Last week, Roshen wrote how we do code reviews. I want to go a step forward and discuss the role of automated code scanning in these code reviews.
When we encounter an application with over 200,000 lines of code, we know that we will not have time to read every line of code. Nor is it necessary to read every line of code. As our code review process showed, we start with the Threat Profile and then figure out which sections of code to review. That helps us focus our efforts on the areas of code that an attacker would exercise.
That smaller area is still fairly large, so every bit of automation helps.
Before we dive into the role of automated code scanning, let’s look at how most modern code review scanners work. [Brian Chess’ and Jacob West’s "Secure Programming with Static Analysis" is a great book on the subject.] There’re two basic strategies code scanners take:
In one very powerful approach, code scanners trace the path of an input from the source to its destination through all the transformations it takes.
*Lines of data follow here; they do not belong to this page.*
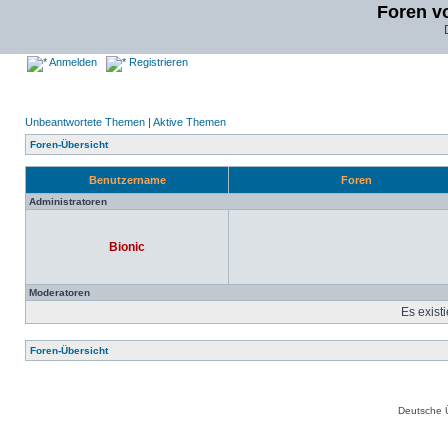
Foren v
Anmelden
Registrieren
Unbeantwortete Themen
|
Aktive Themen
Foren-Übersicht
Benutzername
Foren
Administratoren
Bionic
Moderatoren
Es exist
Foren-Übersicht
Deutsche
For example, the input could be the amount of funds to be transferred in a transaction. The input starts off from the user’s browser, is validated by pieces of code and then is used to construct a SQL statement which is executed against the database. The code scanner analyzes the path taken from source to destination (often called the sink) and then predicts if a malicious input would get through. For example, could the user send a malicious SQL snippet and execute that on the server for SQL Injection? This approach of tracing the input from source to the sink is useful to find code that is vulnerable to SQL Injection and Cross Site Scripting attacks.
A second approach is to look for patterns of insecurity in the code - calls to insecure functions, error conditions not handled, null pointers, etc. This approach is simpler, but it generates more false alarms than the first approach, and requires further manual analysis to confirm the finding.
Notice that in all these approaches, the code review scanner is unaware of the context of the application. It does not know, nor care, whether the application is an online banking site or an e-Commerce site, or an online game. The scanner applies its algorithms independently of the context of the applications.
The blissful ignorance of context is both a strength and a weakness.
The scanners are able to apply certain general principles that apply to a vulnerability - an input from the user being reflected back to the browser without escaping the < and > symbols, for instance - without trying to understand the context. That’s a good thing. The disadvantage is that entire classes of vulnerabilities that require understanding the context are outside the purview of the scanner - for instance, siphoning off funds in a banking application, or flouting the rules of chess in an online gaming site.
We thus use the scanner for finding some standard vulnerabilities - dynamic SQL queries, reflected inputs, unhandled exceptions etc. These are the basis for common attacks like SQL Injection, Cross Site Scripting, and others. Once the scanner identifies code snippets as candidates for these vulnerabilities, we analyze them manually to confirm the flaw. For attacks that exercise the business logic - usually different variable manipulation attacks - we analyze the code manually.
What about finding backdoors with code scanners? Since scanners are unaware of context, they usually don’t recognize backdoors that have been either purposely or inadvertently inserted in the code by the developers. Looking for backdoors manually is an interesting challenge. We will cover that in a different post.